2023.11.28 12:00
世界はどこに向かうのか
~情報分析者の視点~
北朝鮮、軍事衛星打ち上げ成功の背景
渡邊 芳雄(国際平和研究所所長)
今回は、11月20日から26日までを振り返ります。
この間、以下のような出来事がありました。
イスラム諸国代表団、中国を訪問(11月20日)。北朝鮮が軍事偵察衛星の打ち上げに成功(21日)。イスラエル政府、4日間停戦案承認(22日)。慰安婦問題で日本政府に賠償命令(23日)。台湾総統選、野党一本化実現せず(24日)。ロシア、キーウに最大規模ドローン攻撃(25日)、などです。

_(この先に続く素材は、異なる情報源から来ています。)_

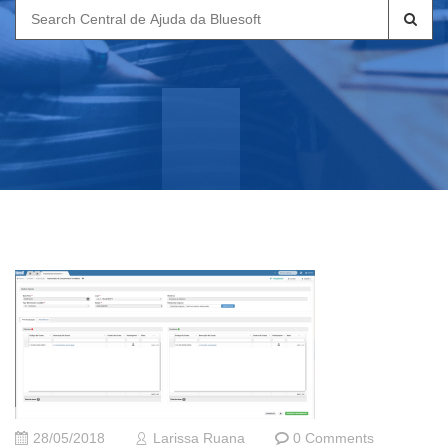
Search
for:
28/05/2018
Larissa Ruana
0 Comments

11月21日夜10時40分過ぎ、政府は沖縄県を対象に全国瞬時警報システム「Jアラート」を発令し、避難を呼びかけました。北朝鮮が「軍事偵察衛星」と称する「弾道ミサイル」を発射したのです。
北朝鮮は今年に入り、5月、8月と軍事偵察衛星の打ち上げに失敗していましたが、「三度目の正直」で成功したのです。
しかしこの背景を知れば知るほど、極東アジアに深刻な危機が迫っていることを感じます。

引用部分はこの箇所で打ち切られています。